Which brings me to that friend and those IMs. The programs i used saved chats, and lately (stupidly really) i've been re-reading them. Partly because i really miss her after her suicide, partly because i'm really missing having someone to talk with like we did, and who knows why else really. It was awesome to have someone who thought the same way most of the time, knew what i was thinking before i said it, and the other way around too. It's actually difficult to remember what it was like not having someone like that to talk to, how it was before her in my life. Even though it's now back to that, not having someone like that. I could tell her anything, and she could tell me anything, and we would understand. I have to admit i was very envious at those she dated and married, although it would have probably ruined what we had. I have no idea. I do wonder if a lot of people who are married have that, or if i'm just idealizing that. Probably not, as the divorce rate is so high. It was nice to have a friend that i would do anything for though, although i also felt that for those i dated.

Which brings me to an odd thing i've been feeling confused about too.
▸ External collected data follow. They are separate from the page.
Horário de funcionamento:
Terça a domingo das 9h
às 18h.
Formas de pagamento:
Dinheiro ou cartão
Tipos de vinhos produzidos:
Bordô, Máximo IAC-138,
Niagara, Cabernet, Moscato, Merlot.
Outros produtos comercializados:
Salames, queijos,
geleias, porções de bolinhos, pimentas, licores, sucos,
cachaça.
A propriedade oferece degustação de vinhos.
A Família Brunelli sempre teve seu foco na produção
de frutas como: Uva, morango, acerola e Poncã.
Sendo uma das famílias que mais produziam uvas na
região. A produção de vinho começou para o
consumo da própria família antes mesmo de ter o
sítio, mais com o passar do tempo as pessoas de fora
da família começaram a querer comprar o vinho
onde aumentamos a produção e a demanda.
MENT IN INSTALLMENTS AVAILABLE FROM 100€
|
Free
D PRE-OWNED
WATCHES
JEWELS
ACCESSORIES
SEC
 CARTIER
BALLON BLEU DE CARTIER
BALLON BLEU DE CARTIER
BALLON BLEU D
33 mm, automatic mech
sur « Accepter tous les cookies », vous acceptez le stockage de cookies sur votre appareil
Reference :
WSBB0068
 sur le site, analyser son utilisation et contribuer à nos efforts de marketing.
I keep hearing how there are all these women who would just like someone to take care of them, yet can't find one to save my life. Maybe it's my geekiness, or oddness, or maybe my standards just went up a whole lot and i don't want to settle with just someone who would just use me. That's not to say i've never dated, i've had 15 girlfriends over the years, but since my last, it's been a dry spell. Honestly though, i did really love her, and it hurt a lot to not have her in my life. I probably could have handled it better (doubt i could have handled it worse really). So i have only myself to blame there. I'm probably not in the best area to find a geek girl, who likes rabbits (and holy crap do people around here like to tell stories about hurting rabbits when they find you have them, wtf people?? Do i tell stories about kids being abducted and laugh about it when i hear you have kids? No!) I probably didn't do myself any favors by having a vasectomy, seems a lot my age want kids, and not being able to have them is a deal breaker for them. Guess i am just going to have to resign myself to being the crazy bunny man (my version of the crazy cat lady i suppose.) Still, while driving around today looking for something to photograph (i failed to be inspired by the way) i thought how much more fun it is to do things like that with someone special.
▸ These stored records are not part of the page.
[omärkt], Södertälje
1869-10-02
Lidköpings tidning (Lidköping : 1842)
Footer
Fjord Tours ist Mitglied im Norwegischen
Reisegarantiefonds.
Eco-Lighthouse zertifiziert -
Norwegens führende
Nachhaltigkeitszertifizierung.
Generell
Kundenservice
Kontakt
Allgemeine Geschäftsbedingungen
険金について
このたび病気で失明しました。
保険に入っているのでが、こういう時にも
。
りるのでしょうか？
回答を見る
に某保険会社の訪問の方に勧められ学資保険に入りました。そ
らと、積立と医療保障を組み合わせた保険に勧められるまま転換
A side note here, i used to be terribly shy. Now i tend to try to talk to people, but get almost paralyzed when people want to come over or i have to go out. I think that's a part of being a hermit for so damn long. I have lost that social "instinct". I just have no idea what people "do". I know what i do, but that is not what most do. Last person to spend any significant time here was my best friend, and i still felt awkward and unsure how to entertain her or what to do. I eat when i'm hungry, what i'm craving most likely, watch what i want, sleep when tired, etc. I also realize thats something good about being single, i don't bother someone else when i do that. I know it bugged my ex. That's something else the depression doesn't help. I tend to get obsessed with something, immerse myself in it deeply, sometimes going a bit overboard. (the several capped warcraft characters is one example, just looking at the books i have is another.) My depression also has a weird effect of making time seem to flow weirdly, i don't really notice it.

Anyway, it seems that i keep seeing people in jail having someone, so what's the deal with that? Am i that repulsive somehow lately? Probably not good to dwell on it though. I also tend to get really down on myself when i get depressed.

I should be sleeping. I'm tired, but can't, my brain won't shut up enough. Good times eh?